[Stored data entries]

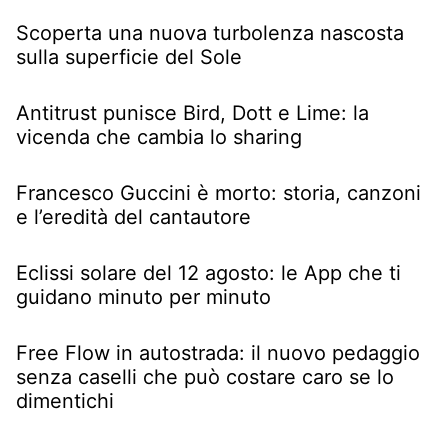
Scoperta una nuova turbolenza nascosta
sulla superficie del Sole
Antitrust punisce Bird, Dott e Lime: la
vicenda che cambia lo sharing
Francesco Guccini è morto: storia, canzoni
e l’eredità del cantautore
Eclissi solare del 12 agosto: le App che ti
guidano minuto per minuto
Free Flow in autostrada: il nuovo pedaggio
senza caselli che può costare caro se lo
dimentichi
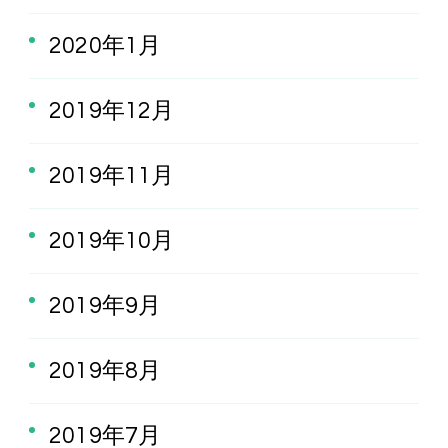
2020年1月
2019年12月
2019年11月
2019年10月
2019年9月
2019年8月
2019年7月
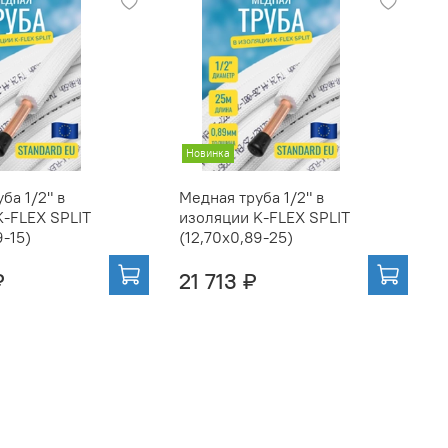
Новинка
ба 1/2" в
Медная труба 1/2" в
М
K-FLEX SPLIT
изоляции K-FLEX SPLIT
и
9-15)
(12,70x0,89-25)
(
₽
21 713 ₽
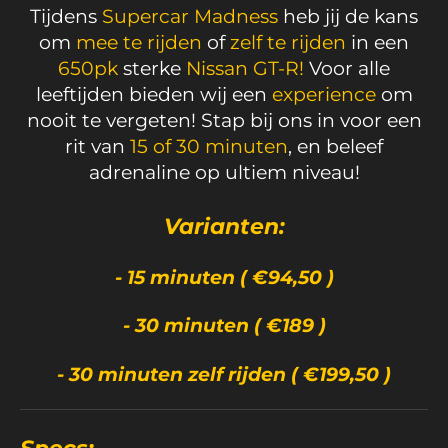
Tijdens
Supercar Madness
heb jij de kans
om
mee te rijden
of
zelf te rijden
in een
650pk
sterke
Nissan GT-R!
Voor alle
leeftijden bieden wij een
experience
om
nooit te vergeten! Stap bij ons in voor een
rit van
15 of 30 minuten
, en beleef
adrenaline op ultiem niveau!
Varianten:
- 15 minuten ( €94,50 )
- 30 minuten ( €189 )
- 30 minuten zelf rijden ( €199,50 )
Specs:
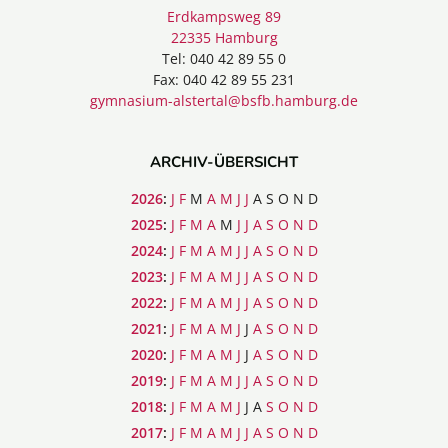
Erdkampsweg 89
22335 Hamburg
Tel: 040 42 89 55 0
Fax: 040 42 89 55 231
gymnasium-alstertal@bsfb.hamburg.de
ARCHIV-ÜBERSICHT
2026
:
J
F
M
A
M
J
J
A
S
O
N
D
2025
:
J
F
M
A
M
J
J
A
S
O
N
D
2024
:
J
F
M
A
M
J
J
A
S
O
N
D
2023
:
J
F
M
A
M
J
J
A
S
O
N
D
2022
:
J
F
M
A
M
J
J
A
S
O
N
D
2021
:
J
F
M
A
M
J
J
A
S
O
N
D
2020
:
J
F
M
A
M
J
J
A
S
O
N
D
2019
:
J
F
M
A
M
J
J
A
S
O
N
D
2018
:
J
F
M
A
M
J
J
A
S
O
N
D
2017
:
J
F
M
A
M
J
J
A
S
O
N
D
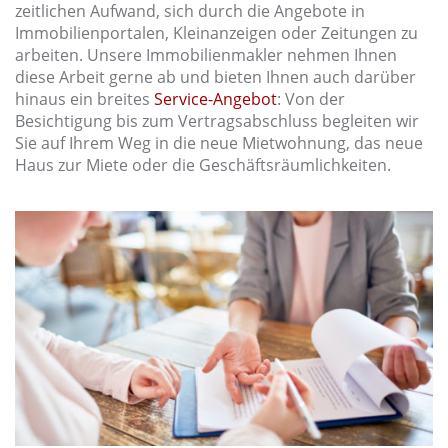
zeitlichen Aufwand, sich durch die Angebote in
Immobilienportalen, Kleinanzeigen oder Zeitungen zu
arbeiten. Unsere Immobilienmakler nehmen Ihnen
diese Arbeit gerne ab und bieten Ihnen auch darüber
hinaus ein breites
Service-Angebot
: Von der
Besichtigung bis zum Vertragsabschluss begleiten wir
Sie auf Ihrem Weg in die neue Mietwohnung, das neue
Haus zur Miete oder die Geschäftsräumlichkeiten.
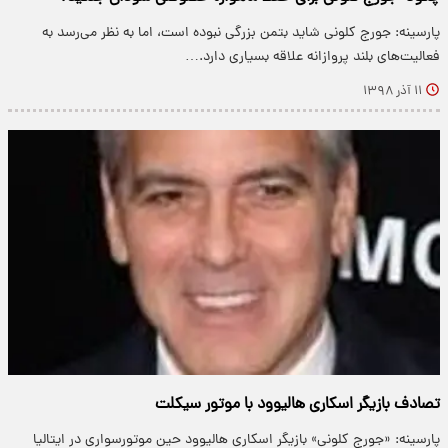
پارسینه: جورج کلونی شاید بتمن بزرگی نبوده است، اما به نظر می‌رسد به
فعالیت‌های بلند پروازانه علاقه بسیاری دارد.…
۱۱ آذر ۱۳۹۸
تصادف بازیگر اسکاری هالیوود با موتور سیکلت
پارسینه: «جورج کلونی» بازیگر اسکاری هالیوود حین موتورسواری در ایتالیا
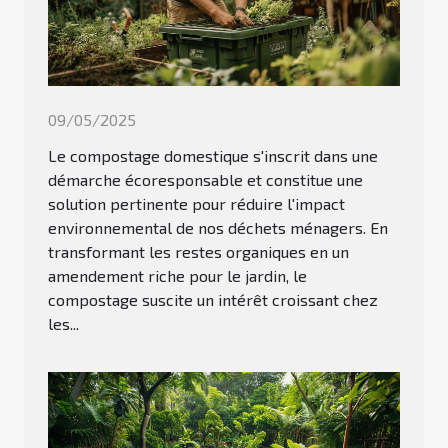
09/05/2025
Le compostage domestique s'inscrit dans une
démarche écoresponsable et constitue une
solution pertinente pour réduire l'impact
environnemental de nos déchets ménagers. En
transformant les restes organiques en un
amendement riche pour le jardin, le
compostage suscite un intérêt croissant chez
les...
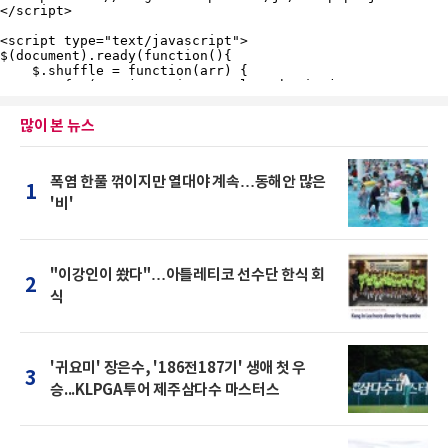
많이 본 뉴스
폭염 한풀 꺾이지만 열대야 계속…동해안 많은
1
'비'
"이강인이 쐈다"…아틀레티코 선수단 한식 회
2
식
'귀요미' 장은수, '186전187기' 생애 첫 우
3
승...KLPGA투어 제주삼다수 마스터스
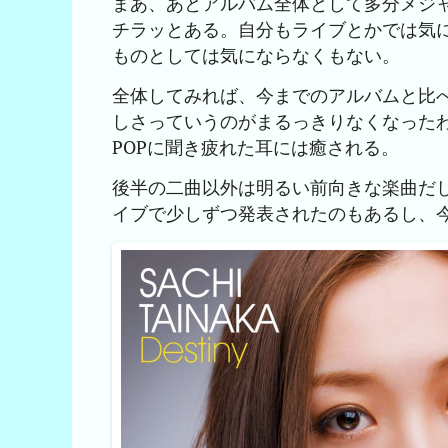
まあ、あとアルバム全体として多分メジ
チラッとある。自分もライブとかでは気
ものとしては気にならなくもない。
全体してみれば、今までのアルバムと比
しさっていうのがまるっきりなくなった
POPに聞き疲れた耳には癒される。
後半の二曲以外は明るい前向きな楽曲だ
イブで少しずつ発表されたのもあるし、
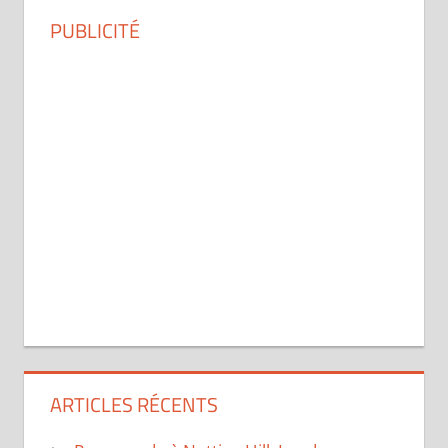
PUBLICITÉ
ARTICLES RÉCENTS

---

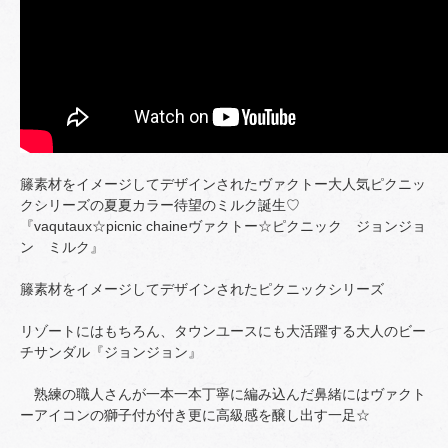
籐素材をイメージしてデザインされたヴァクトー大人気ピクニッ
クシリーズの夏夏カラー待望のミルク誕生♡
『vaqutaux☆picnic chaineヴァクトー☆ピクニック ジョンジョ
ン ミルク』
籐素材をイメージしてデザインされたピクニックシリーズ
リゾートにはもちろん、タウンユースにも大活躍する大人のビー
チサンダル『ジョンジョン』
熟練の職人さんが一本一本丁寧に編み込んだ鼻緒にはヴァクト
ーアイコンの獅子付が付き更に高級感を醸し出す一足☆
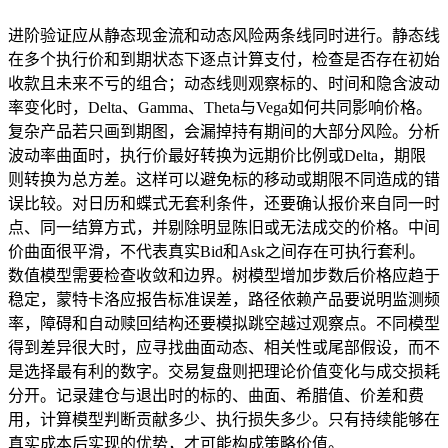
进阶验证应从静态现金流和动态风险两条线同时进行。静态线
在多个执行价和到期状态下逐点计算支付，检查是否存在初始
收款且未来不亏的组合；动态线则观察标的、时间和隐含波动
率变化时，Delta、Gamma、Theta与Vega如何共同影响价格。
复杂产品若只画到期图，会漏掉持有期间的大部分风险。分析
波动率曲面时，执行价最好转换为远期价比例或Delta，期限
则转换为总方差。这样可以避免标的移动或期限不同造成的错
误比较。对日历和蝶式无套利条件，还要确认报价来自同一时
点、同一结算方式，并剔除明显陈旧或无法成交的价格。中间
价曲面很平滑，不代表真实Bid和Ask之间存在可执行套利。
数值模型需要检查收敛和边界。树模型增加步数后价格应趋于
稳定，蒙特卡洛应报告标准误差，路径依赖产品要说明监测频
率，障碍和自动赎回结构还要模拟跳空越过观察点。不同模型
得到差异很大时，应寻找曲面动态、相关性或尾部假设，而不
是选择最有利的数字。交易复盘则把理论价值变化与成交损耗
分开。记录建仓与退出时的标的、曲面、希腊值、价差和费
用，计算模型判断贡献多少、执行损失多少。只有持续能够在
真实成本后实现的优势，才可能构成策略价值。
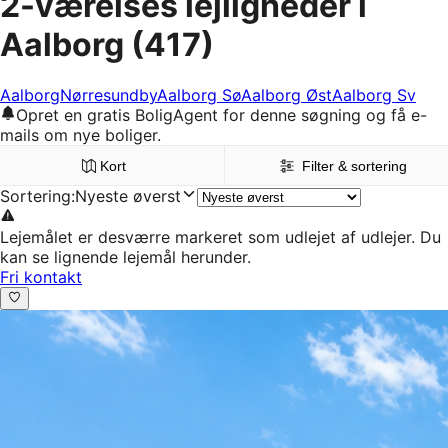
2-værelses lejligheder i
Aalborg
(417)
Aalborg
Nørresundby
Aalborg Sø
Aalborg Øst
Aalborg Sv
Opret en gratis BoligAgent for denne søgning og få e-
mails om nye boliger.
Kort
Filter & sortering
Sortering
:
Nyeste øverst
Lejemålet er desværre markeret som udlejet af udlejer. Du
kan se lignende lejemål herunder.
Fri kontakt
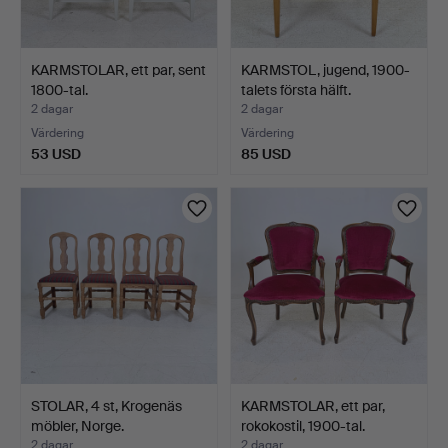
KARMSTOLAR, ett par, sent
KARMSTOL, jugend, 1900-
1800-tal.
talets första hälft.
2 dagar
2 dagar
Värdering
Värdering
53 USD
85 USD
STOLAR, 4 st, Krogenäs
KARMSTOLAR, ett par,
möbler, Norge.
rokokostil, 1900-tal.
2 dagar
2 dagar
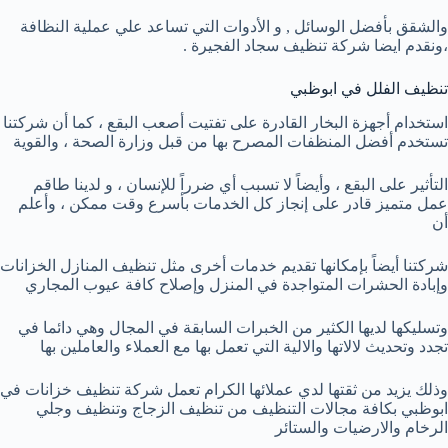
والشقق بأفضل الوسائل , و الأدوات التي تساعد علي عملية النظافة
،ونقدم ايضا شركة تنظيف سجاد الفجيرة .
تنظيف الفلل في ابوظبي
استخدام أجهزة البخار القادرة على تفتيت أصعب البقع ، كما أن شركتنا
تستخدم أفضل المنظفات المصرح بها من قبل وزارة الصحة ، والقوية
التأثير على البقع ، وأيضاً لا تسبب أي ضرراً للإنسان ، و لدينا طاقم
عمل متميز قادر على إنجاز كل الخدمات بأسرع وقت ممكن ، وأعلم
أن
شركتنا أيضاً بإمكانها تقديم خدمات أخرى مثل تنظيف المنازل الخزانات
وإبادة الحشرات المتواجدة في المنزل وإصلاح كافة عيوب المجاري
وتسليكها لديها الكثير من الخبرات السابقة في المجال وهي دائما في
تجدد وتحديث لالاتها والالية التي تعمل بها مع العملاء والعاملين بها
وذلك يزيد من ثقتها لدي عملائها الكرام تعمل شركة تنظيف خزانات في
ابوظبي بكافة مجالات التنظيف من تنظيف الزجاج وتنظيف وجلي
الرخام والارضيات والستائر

### WHAT THE TASK REQUIRES
What should come back is an exact copy of the lines above from the line with "まあ、あとアルバム全体として多分メジ" to the line with "ARTICLES RÉCENTS", both included, minus the pictures.

### SOLUTION FOR THIS TASK
まあ、あとアルバム全体として多分メジ
チラッとある。自分もライブとかでは気
ものとしては気にならなくもない。
全体してみれば、今までのアルバムと比
しさっていうのがまるっきりなくなった
POPに聞き疲れた耳には癒される。
後半の二曲以外は明るい前向きな楽曲だ
イブで少しずつ発表されたのもあるし、
PUBLICITÉ
ARTICLES RÉCENTS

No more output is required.